2022-04-08 Mr. Fascitelli is a member of the Compensation Committee. Compensation of Trustees section shows fees earned or paid in cash $75,000 and share/unit awards $137,570 for total $212,570 in 2021.
2023-04-07 Trustees who are not officers of the Company receive an annual retainer. During 2022, Mr. Roth received no compensation for his service as a Trustee. Non-management members of the Board are compensated as follows: (1) each such member receives an annual cash retainer equal to $75,000; (2) each such member receives an annual grant of restricted shares or restricted units with a value equal to $175,000 (not to be sold while such member is a Trustee, except in certain circumstances); (3) the Lead Independent Trustee receives an additional annual cash retainer of $75,000; (4) the Audit Committee Chair receives an additional annual cash retainer of $50,000 and other Audit Committee members each receive an annual cash retainer of $25,000; and (5) the Chair and members of all other committees (other than the Executive Committee) each receive an additional annual cash retainer of $30,000 and $5,000, respectively.

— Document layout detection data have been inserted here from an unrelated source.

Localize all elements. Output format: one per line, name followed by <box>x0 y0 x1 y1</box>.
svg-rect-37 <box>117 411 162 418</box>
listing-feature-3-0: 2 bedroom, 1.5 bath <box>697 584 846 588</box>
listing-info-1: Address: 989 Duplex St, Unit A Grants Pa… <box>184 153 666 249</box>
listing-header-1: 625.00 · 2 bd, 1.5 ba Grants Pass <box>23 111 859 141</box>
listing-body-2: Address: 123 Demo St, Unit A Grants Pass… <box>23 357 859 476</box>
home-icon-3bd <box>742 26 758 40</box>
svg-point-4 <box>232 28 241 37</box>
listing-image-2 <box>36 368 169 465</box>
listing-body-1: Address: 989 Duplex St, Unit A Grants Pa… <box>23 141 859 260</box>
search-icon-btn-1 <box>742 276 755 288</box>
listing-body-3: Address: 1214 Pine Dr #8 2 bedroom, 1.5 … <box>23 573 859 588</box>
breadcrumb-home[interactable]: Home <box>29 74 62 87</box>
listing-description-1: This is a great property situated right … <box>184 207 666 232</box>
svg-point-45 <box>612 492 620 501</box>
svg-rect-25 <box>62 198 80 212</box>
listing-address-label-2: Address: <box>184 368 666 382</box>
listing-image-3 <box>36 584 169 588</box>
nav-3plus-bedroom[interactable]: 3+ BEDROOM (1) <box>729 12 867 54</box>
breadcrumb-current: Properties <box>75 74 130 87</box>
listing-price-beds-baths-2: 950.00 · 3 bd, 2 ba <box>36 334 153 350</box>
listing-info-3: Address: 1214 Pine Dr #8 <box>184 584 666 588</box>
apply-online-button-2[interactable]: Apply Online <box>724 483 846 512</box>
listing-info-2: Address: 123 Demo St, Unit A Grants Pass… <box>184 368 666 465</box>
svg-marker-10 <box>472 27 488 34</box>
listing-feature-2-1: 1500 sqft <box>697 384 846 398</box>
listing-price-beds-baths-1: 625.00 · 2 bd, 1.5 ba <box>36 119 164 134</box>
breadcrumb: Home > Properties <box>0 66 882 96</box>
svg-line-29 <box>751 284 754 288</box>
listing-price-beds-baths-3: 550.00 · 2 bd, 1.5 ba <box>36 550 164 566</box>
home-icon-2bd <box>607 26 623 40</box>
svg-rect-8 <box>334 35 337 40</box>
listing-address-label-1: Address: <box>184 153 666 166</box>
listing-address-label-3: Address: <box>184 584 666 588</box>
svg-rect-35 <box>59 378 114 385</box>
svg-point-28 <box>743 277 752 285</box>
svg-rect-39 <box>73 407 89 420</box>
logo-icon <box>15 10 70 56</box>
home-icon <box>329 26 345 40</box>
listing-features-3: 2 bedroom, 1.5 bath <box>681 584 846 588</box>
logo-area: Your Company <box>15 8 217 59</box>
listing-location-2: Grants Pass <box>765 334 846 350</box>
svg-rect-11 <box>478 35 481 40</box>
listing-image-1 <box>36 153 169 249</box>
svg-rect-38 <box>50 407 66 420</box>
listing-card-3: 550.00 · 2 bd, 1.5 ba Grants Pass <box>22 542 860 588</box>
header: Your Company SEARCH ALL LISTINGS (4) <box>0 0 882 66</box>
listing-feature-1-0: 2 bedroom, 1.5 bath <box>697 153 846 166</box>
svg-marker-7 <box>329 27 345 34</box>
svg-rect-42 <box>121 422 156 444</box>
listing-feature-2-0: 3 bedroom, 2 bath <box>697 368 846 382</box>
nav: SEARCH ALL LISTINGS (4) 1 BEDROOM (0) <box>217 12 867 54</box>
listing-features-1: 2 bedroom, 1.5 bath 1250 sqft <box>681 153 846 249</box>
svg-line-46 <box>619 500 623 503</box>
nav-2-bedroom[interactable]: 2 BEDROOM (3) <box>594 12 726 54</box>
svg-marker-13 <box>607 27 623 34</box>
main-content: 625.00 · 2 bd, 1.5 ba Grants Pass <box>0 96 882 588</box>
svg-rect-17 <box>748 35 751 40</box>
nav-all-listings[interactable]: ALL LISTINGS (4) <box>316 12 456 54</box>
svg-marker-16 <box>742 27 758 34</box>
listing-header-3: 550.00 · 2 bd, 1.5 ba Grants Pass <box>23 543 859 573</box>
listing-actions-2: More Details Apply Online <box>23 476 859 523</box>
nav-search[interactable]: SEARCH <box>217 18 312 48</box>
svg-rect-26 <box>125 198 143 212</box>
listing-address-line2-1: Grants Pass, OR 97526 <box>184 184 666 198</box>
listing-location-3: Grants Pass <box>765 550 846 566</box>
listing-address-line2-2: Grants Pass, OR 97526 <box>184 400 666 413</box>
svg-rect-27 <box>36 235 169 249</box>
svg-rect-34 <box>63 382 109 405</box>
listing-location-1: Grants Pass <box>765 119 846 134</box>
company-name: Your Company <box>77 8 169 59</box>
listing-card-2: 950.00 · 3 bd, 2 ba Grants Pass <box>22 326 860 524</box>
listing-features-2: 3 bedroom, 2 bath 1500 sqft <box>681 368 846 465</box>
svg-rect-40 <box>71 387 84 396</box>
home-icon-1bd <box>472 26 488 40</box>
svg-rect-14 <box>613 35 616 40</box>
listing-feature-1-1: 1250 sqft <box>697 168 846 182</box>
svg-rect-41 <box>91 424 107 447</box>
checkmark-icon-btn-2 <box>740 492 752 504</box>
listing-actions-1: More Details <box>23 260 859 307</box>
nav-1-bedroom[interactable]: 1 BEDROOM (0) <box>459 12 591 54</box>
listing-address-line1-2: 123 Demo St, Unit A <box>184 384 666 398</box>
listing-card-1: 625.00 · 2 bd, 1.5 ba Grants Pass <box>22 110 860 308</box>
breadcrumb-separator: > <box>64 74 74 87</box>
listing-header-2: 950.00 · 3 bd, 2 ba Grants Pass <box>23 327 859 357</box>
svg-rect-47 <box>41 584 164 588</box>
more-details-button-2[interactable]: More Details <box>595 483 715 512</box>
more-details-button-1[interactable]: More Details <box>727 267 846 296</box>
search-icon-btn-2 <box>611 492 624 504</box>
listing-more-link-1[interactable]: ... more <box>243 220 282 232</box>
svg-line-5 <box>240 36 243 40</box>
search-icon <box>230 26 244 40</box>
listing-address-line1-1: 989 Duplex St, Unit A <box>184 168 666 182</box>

2024-04-09 Michael D. Fascitelli joined our Board in 2019. He brings investment, technology, private equity, capital markets, and public company board experience. He is a member of the Corporate Governance and Nominating Committee. In 2023, he received $75,000 in fees, $137,553 in share/unit awards, and $209,151 in other compensation.
2025-04-08 Michael D. Fascitelli, Independent Trustee. 2024 Total Compensation: $422,469. Gender inferred as male from name.